Blinky for the CH32V002 in 32 bytes
The CH32V002 is a low-end 32-bit RISC-V microcontroller by WCH. Its core supports the RV32EC instruction set, meaning it has 16 registers and supports a set of 16-bit compressed instructions (in addition to the base ISA’s 32-bit instructions). The compressed instructions are aliases of common 32-bit instructions, allowing them to be substituted in to reduce code size. As a result of the reduced bits, they have a tendency to only accept a limited range of registers as sources or destinations (s0-1, a0-5), or a more limited range of immediates, or both. They are an interesting set of instructions to try and fit code into!

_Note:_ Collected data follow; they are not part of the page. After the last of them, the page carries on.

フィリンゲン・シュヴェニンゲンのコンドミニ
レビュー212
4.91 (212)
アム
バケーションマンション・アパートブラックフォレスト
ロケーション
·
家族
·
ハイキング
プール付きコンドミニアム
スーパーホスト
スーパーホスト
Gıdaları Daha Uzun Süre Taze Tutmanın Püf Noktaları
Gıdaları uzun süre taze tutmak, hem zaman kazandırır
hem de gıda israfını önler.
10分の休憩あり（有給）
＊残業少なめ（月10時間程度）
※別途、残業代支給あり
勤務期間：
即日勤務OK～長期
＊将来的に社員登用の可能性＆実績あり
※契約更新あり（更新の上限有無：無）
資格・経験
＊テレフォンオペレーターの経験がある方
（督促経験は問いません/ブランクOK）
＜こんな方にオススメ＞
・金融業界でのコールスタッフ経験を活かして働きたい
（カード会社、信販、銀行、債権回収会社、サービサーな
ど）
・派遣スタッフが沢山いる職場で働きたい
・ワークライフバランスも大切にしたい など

I set myself the goal to toggle PA1 at approximately 1 Hz by any means necessary with any other side effects allowed. I found introducing side effects only started to be necessary below the 50 to 60 byte mark.
This program can be assembled using Bronzebeard.

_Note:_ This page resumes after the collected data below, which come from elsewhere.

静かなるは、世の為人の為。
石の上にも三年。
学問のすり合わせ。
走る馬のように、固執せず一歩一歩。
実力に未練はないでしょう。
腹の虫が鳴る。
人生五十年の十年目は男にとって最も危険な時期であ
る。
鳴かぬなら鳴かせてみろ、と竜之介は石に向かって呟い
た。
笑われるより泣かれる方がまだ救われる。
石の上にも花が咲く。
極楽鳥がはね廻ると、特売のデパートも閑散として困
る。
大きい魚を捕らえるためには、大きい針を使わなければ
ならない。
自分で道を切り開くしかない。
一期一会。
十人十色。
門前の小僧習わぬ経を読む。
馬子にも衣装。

Initial attempt, 36 bytes:
RCC_BASE = 0x40021000
RCC_PB2PCENR_OFFSET = 24
GPIOA_BASE = 0x40010800
GPIOA_BASE_SHIFTED = (0x40010800 << 1)
GPIOA_CFGLR_OFFSET = 0
GPIOA_BSHR_OFFSET = 16
GPIOA_BCR_OFFSET = 20
init:
# By default SYSCLK is 24 MHz
# Enable GPIOA clock (and GPIOC, and write to RO reserved bit as side effect)

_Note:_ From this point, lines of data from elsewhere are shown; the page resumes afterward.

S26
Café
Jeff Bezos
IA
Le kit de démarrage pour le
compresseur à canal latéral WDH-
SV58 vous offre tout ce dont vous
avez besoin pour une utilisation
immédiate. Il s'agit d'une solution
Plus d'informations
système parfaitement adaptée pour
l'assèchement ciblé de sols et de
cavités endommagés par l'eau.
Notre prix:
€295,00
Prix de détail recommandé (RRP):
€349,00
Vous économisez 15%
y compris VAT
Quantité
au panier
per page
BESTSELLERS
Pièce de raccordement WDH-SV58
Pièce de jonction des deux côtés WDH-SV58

# Side effects are due to abusing the constant in a0 and using it for 3 different things
lui a5, %hi(RCC_BASE) # equivalent to li a5, RCC_BASE
c.li a0, 0x16
c.sw a0, RCC_PB2PCENR_OFFSET(a5)
# Put PA1 into push-pull output (and modify PA0 mode as side effect)
# these two instructions save 2 bytes compared to naive "li a5, GPIOA_BASE"
lui a5, %hi(GPIOA_BASE_SHIFTED)
c.srli a5, 1
c.sw a0, GPIOA_CFGLR_OFFSET(a5)
# Toggle PA1 (and two other pins as side effect) at roughly 1 Hz
main_loop:
c.sw a0, GPIOA_BSHR_OFFSET(a5)
c.jal busy_wait
# it is odd to me that the chip has both set/reset and reset-only control registers,
# but it does allow us to do this
c.sw a0, GPIOA_BCR_OFFSET(a5)
c.jal busy_wait
c.j main_loop
busy_wait:
# use the address 0x40010800 as the cycle count
# 500 ms @ 24 MHz = 12 million cycles
# would have guessed 2 cycles per loop iteration, so loop needs about 6 million iterations
# 0x40010800 >> 7 gives us 8 million
# but in practice this takes like 8 times longer than expected, so bump to >> 10
# (flash fetch and branching being slow?)
c.mv a3, a5
c.srli a3, 10
busy_wait_1:
c.addi a3, -1
c.bnez a3, busy_wait_1
c.jr ra
I realised it’s possible to get a nice round 32 bytes if the loop toggles instead of doing a separate set and reset, since then you can inline the busy wait:
# Blinky for the CH32V002 (PA1, approx. 1 Hz) in 32 bytes
RCC_BASE = 0x40021000
RCC_PB2PCENR_OFFSET = 24
GPIOA_BASE = 0x40010800
GPIOA_BASE_SHIFTED = (0x40010800 << 1)
GPIOA_CFGLR_OFFSET = 0
GPIOA_OUTDR_OFFSET = 12
init:
lui a5, %hi(RCC_BASE)
c.li a0, 0x16
c.sw a0, RCC_PB2PCENR_OFFSET(a5)
lui a5, %hi(GPIOA_BASE_SHIFTED)
c.srli a5, 1
c.sw a0, GPIOA_CFGLR_OFFSET(a5)
c.li a1, 0x2
main_loop:
c.xor a0, a1
c.sw a0, GPIOA_OUTDR_OFFSET(a5)
c.mv a3, a5
c.srli a3, 10
busy_wait:
c.addi a3, -1
c.bnez a3, busy_wait
c.j main_loop
Artful Bytes gets their blinky down to 48 bytes, but they’re targeting a different chip and ISA, so it’s not quite fair.